Keep that in mind when thinking about a mental disorder. It isn’t something exotic or mysterious. Sometimes the person living with the disease is cruising, at other times spinning out of control and crashing.  Cruising and crashing are states of being—there are lots of states that occur in between.

Part of what we do is support individuals in learning to recognize otherwise unnoticed triggers. The traffic disorder was triggered by the blowout of a tire. The driver had to make a snap decision—cross several lanes of busy traffic in order to get to the shoulder or stop in the middle of the road. The decision to stop in the center of the interstate proved tragic. We can support individuals as they learn to not only recognize the triggers but effectively develop a plan of action before a blowout occurs. And episode of disorder can be avoided by careful, thought out preparation.

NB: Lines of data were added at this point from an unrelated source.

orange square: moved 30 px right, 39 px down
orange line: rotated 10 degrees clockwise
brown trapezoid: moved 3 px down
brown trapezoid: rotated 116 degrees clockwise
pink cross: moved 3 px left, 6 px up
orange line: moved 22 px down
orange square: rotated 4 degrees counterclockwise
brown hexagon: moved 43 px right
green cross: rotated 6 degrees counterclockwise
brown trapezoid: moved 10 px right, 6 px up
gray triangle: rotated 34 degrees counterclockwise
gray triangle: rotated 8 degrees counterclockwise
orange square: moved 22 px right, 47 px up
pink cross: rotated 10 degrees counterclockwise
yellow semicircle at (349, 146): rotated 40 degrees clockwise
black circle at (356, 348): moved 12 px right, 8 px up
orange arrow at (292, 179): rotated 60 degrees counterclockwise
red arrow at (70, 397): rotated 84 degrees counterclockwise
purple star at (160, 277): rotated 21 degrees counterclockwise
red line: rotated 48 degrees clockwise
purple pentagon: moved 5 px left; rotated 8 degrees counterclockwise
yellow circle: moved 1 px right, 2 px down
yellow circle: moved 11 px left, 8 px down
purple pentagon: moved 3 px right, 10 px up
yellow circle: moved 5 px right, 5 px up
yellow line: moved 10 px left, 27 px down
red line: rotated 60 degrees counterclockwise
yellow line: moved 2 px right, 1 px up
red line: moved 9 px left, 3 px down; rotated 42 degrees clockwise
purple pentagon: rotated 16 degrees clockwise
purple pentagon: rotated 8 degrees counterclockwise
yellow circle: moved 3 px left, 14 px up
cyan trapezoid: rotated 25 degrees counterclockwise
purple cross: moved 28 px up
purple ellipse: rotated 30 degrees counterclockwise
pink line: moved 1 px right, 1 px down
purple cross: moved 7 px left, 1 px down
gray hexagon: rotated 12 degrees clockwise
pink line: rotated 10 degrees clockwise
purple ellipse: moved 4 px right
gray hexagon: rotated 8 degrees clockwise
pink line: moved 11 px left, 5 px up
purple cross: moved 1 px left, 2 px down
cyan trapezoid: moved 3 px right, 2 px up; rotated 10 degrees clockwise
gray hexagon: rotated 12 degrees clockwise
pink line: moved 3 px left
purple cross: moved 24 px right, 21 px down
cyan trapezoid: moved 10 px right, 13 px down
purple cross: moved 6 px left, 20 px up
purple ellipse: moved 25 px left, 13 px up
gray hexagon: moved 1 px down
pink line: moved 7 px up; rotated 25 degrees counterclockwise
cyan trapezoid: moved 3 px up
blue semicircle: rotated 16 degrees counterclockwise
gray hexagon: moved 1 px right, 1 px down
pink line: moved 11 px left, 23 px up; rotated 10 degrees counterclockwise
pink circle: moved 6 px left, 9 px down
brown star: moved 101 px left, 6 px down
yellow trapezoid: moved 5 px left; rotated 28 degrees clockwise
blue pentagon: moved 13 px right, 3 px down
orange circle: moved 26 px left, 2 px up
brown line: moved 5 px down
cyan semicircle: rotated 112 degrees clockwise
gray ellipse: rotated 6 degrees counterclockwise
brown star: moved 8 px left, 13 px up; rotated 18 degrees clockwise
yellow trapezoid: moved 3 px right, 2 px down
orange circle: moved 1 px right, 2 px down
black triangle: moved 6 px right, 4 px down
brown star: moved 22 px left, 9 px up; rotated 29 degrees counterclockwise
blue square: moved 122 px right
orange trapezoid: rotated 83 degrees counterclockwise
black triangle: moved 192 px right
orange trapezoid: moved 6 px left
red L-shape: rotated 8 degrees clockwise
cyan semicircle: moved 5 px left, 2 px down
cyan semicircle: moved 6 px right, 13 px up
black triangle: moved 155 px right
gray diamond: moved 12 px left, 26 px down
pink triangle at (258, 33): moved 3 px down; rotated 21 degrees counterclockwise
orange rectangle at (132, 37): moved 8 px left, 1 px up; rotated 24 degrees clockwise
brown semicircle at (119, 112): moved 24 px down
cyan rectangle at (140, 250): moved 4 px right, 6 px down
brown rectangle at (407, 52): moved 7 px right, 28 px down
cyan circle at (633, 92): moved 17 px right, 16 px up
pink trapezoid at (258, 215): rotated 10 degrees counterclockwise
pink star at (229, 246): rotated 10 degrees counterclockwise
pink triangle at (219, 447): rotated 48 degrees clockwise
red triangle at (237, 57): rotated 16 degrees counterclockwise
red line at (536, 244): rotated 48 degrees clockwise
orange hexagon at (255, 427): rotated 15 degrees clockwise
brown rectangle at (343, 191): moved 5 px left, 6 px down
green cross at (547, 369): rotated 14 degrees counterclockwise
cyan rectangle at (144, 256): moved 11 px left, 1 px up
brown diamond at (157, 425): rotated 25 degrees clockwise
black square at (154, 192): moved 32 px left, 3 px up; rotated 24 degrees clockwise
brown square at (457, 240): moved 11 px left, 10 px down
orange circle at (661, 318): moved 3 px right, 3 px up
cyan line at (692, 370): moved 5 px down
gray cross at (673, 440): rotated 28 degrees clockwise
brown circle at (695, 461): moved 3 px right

When the words are out-of-order the makes no sense sentence.  Let me try that again. When the words are out-of-order the sentence makes no sense. To communicate words must be ordered in a particular way.

Again, there’s no mystery here. To support an individual, we just need to know the meaning the person ascribes to their life, what they’re trying to say with their existence, what vision they have for their life. If words are out of order—if treatment is avoided, or the person is isolating, or fear is disrupting their attempt to get the life they want, then we simply support whatever it takes to restore order, to get the words where they are supposed to be so that the person becomes what he or she intends to become.